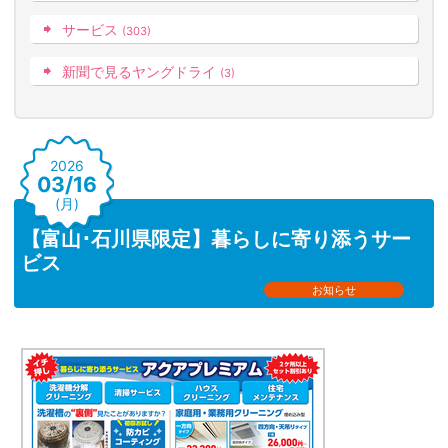
サービス
(303)
新聞で見るヤングドライ
(3)
2026
03/16
(月)
【富山･石川県限定】暮らしに寄り添うサー
ビス
お知らせ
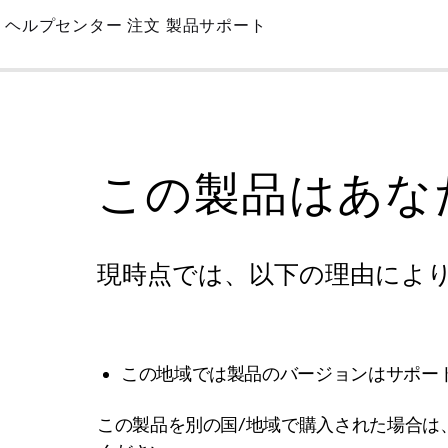
Skip
ヘルプセンター
注文
製品サポート
to
Main
この製品はあな
現時点では、以下の理由によ
この地域では製品のバージョンはサポー
この製品を別の国/地域で購入された場合は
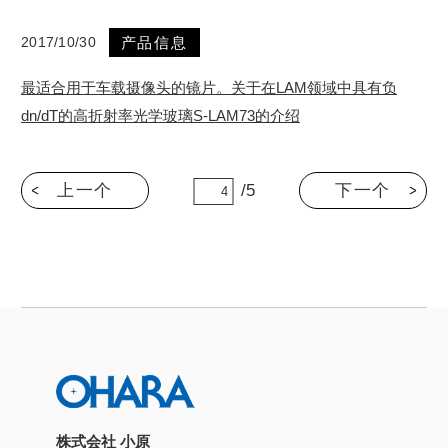
2017/10/30
产品信息
最适合用于车载摄像头的镜片。关于在LAM领域中具有负
dn/dT的高折射率光学玻璃S-LAM73的介绍
上一个
/5
下一个
株式会社 小原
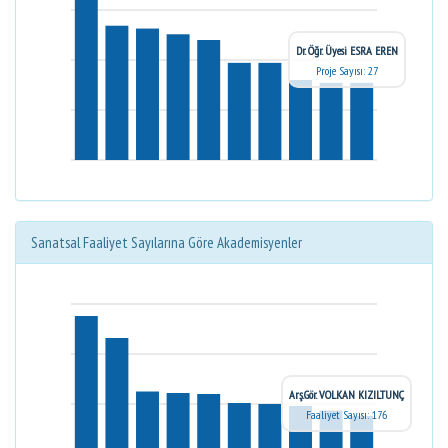
Dr. Öğr. Üyesi ESRA EREN
Proje Sayısı: 27
Sanatsal Faaliyet Sayılarına Göre Akademisyenler
Arş.Gör. VOLKAN KIZILTUNÇ
Faaliyet Sayısı: 176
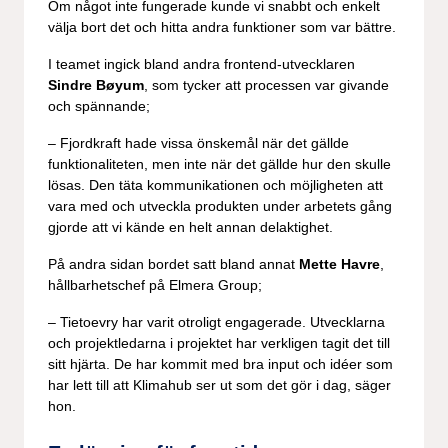
Om något inte fungerade kunde vi snabbt och enkelt
välja bort det och hitta andra funktioner som var bättre.
I teamet ingick bland andra frontend-utvecklaren
Sindre Bøyum
, som tycker att processen var givande
och spännande;
– Fjordkraft hade vissa önskemål när det gällde
funktionaliteten, men inte när det gällde hur den skulle
lösas. Den täta kommunikationen och möjligheten att
vara med och utveckla produkten under arbetets gång
gjorde att vi kände en helt annan delaktighet.
På andra sidan bordet satt bland annat
Mette Havre
,
hållbarhetschef på Elmera Group;
– Tietoevry har varit otroligt engagerade. Utvecklarna
och projektledarna i projektet har verkligen tagit det till
sitt hjärta. De har kommit med bra input och idéer som
har lett till att Klimahub ser ut som det gör i dag, säger
hon.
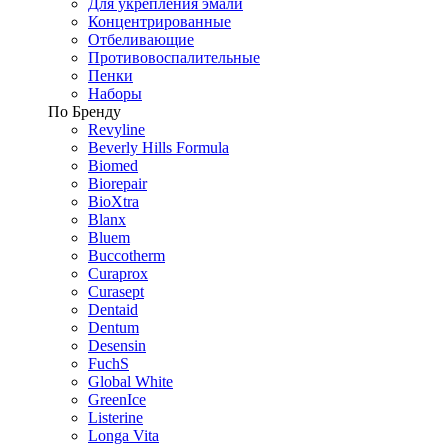
Для укрепления эмали
Концентрированные
Отбеливающие
Противовоспалительные
Пенки
Наборы
По Бренду
Revyline
Beverly Hills Formula
Biomed
Biorepair
BioXtra
Blanx
Bluem
Buccotherm
Curaprox
Curasept
Dentaid
Dentum
Desensin
FuchS
Global White
GreenIce
Listerine
Longa Vita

■ WHAT YOU HAVE TO DO
Transcribe the listing word for word, but keep its pictures out of the copy.

■ TASK RESPONSE
サービス
(303)
新聞で見るヤングドライ
(3)
2026
03/16
(月)
【富山･石川県限定】暮らしに寄り添うサー
ビス
お知らせ
Skip
ヘルプセンター
注文
製品サポート
to
Main
この製品はあな
現時点では、以下の理由によ
この地域では製品のバージョンはサポー
この製品を別の国/地域で購入された場合は
2017/10/30
产品信息
最适合用于车载摄像头的镜片。关于在LAM领域中具有负
dn/dT的高折射率光学玻璃S-LAM73的介绍
上一个
/5
下一个
株式会社 小原
Dr. Öğr. Üyesi ESRA EREN
Proje Sayısı: 27
Sanatsal Faaliyet Sayılarına Göre Akademisyenler
Arş.Gör. VOLKAN KIZILTUNÇ
Faaliyet Sayısı: 176
Om något inte fungerade kunde vi snabbt och enkelt
välja bort det och hitta andra funktioner som var bättre.
I teamet ingick bland andra frontend-utvecklaren
Sindre Bøyum
, som tycker att processen var givande
och spännande;
– Fjordkraft hade vissa önskemål när det gällde
funktionaliteten, men inte när det gällde hur den skulle
lösas. Den täta kommunikationen och möjligheten att
vara med och utveckla produkten under arbetets gång
gjorde att vi kände en helt annan delaktighet.
På andra sidan bordet satt bland annat
Mette Havre
,
hållbarhetschef på Elmera Group;
– Tietoevry har varit otroligt engagerade. Utvecklarna
och projektledarna i projektet har verkligen tagit det till
sitt hjärta. De har kommit med bra input och idéer som
har lett till att Klimahub ser ut som det gör i dag, säger
hon.
Для укрепления эмали
Концентрированные
Отбеливающие
Противовоспалительные
Пенки
Наборы
По Бренду
Revyline
Beverly Hills Formula
Biomed
Biorepair
BioXtra
Blanx
Bluem
Buccotherm
Curaprox
Curasept
Dentaid
Dentum
Desensin
FuchS
Global White
GreenIce
Listerine
Longa Vita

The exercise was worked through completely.